I was pretty sure I got quite a few lecturings, with little protest from others, how the EIB, SPE non-legacy and notably the LS design and the like were what defined Cell apart from the general theme of "Stream Processors" which is quite a large umbrella of thought.
Well, not sure why anyone would want to define Cell as different than 'stream processors' in general from within that context, but those reasons
are why Cell was revolutionary, with that I agree. The SPE non-legacy doesn't have any direct correlation btw, rather simply its achieved performance. If they had done it with legacy or in any other manner, the achievement would not have been diminished. It's simply that a from-scratch ISA yielded the results they wanted in that vein. But Larrabee will share some of those considerations; not the EIB per se, but certainly a wide/fast ring bus and access to a lot of external bandwidth. The LS is a unique-to-Cell situation, definitely. But Larrabee goes for the ame basic goal of basically trying to reduce latency to the lowest level possible.
Exactly... they are the same... but completely different. If they are architecturally quite distinct, as you just outlined, and how they fit into the market (platform versus addon card and the like) I think talking about Larrabee being "philosophically" similar to the same as Cell a real stretch.
Well, on this we'll agree to disagree.
They have a similar goal: high FP performance.
Generalized (many cores) they are similar, but the similarities stop there. Philosophically one is design with much more legacy and hand holding in view--and a completely different entry into the market (not to mention the use as a graphics adapter!)--and the other is clean slate design being pushed through the pipe as a completely new platform.
I think the philosophical concerns, philosophical approach, and hence the implimentation are quite distinct. Enough to obscure the conceptual similarities at a high level.
Hmmm... well, I've stated my case to the contrary already, so needless to say I disagree with your view of their philosophical 'distinction.' I'd go further to the above and add that the
only markets we can actually surmise Larrabee will be likely strong in are the same areas in which Cell is strong in; physics, HPC, modeling problems, etc... graphics truth be told is a total unknown. It could completely suck there.

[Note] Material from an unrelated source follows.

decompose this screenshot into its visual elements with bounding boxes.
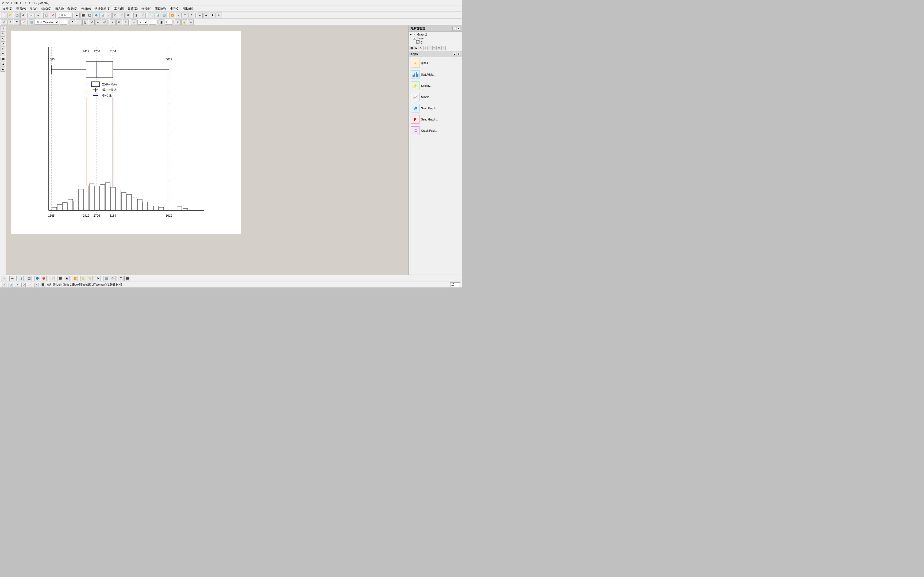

Philosophically, I think Larrabee is actually addressing a lot of those areas Cell's design intentionally avoided... all the while actually addressing a different market: GPUs.
I would almost want to ask at this point what you consider Cell's own philosophy to be; if they put out a chip with rasterization APUs mixed in with the SPEs, would it not still be the same architecture at its core? Certainly in my mind the design premises would still be the same. It's just that not explicitly targeting that market at the moment, such a chip doesn't exist.
Even if that happened, that wouldn't be philosphically like Cell, but Cell2
I think again it goes to the definition of 'philosophy' here. Even knowing nothing about what Cell 2 will be like, I can already proclaim it as being philosophically similar; else it wouldn't even be called "Cell" 2 to begin with.
All semantics and emphasis on terms aside... and no intent to derail the thread...
I think we would agree that Larrabee's general goal is similar to Cell, but with key concessions on both sides in terms of design which play a significant role in terms of the execution of the underlying architecture. Big picture Cell and Larrabee belong to a host of designs in this category, but I cannot shake the reality that Larrabee is targetting the market in a way that reverses the tide of Cell in terms of legacy and is actually taking on the larger, more successful stream processors: GPUs.
Well, I stated similar above and don't disagree; but it's hard to put semantics aside when apparently it's exactly semantics we're embroiled in discussing here.